((

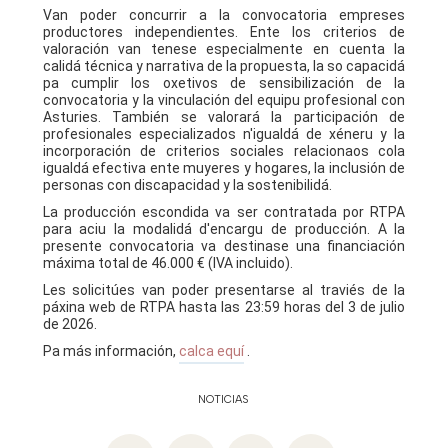
Van poder concurrir a la convocatoria empreses
productores independientes. Ente los criterios de
valoración van tenese especialmente en cuenta la
calidá técnica y narrativa de la propuesta, la so capacidá
pa cumplir los oxetivos de sensibilización de la
convocatoria y la vinculación del equipu profesional con
Asturies. También se valorará la participación de
profesionales especializados n'igualdá de xéneru y la
incorporación de criterios sociales relacionaos cola
igualdá efectiva ente muyeres y hogares, la inclusión de
personas con discapacidad y la sostenibilidá.
La producción escondida va ser contratada por RTPA
para aciu la modalidá d'encargu de producción. A la
presente convocatoria va destinase una financiación
máxima total de 46.000 € (IVA incluido).
Les solicitúes van poder presentarse al traviés de la
páxina web de RTPA hasta las 23:59 horas del 3 de julio
de 2026.
Pa más información,
calca equí
.
NOTICIAS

))

WORK ORDER: Pictures stay out of the copy, while everything else in the records above goes in exactly as written.

TASK RESPONSE:
Van poder concurrir a la convocatoria empreses
productores independientes. Ente los criterios de
valoración van tenese especialmente en cuenta la
calidá técnica y narrativa de la propuesta, la so capacidá
pa cumplir los oxetivos de sensibilización de la
convocatoria y la vinculación del equipu profesional con
Asturies. También se valorará la participación de
profesionales especializados n'igualdá de xéneru y la
incorporación de criterios sociales relacionaos cola
igualdá efectiva ente muyeres y hogares, la inclusión de
personas con discapacidad y la sostenibilidá.
La producción escondida va ser contratada por RTPA
para aciu la modalidá d'encargu de producción. A la
presente convocatoria va destinase una financiación
máxima total de 46.000 € (IVA incluido).
Les solicitúes van poder presentarse al traviés de la
páxina web de RTPA hasta las 23:59 horas del 3 de julio
de 2026.
Pa más información,
calca equí
.
NOTICIAS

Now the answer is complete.